▸ Aim of the exercise: Output, word for word, the lines of this listing that fall between the line with "Outro fator que" and the line with "extremamente veloz, algo", counting both of those lines, and no others.

▸ Records for the task:

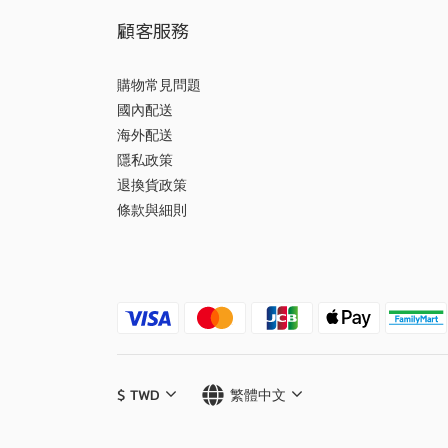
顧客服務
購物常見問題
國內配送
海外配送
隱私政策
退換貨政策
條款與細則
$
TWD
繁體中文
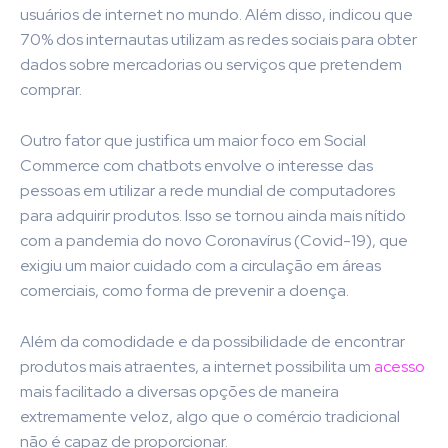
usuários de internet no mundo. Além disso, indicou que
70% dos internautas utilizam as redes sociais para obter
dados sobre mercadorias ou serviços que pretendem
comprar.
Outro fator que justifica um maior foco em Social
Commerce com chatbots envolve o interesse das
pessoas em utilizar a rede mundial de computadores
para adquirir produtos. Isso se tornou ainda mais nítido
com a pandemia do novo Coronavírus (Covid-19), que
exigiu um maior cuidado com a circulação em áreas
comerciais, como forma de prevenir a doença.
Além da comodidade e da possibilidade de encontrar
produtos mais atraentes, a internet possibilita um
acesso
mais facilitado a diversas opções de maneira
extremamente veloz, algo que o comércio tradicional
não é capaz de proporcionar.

* * *

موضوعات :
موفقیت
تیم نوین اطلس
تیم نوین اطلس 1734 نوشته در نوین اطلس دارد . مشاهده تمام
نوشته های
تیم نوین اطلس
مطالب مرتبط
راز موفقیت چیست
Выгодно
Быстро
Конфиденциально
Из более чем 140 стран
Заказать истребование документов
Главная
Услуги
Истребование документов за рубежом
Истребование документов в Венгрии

==

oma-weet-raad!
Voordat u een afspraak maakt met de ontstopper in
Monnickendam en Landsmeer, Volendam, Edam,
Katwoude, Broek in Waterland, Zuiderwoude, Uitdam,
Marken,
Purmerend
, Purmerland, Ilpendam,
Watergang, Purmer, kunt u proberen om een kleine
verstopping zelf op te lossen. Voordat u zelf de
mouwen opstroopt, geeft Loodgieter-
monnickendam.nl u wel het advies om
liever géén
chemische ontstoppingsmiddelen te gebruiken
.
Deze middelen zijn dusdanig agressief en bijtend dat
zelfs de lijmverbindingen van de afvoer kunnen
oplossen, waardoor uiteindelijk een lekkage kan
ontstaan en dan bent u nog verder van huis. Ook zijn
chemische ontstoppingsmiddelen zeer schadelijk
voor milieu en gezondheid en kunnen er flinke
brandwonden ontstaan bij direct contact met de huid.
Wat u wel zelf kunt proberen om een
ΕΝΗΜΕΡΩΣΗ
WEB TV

▸ Reply to the exercise:
Outro fator que justifica um maior foco em Social
Commerce com chatbots envolve o interesse das
pessoas em utilizar a rede mundial de computadores
para adquirir produtos. Isso se tornou ainda mais nítido
com a pandemia do novo Coronavírus (Covid-19), que
exigiu um maior cuidado com a circulação em áreas
comerciais, como forma de prevenir a doença.
Além da comodidade e da possibilidade de encontrar
produtos mais atraentes, a internet possibilita um
acesso
mais facilitado a diversas opções de maneira
extremamente veloz, algo que o comércio tradicional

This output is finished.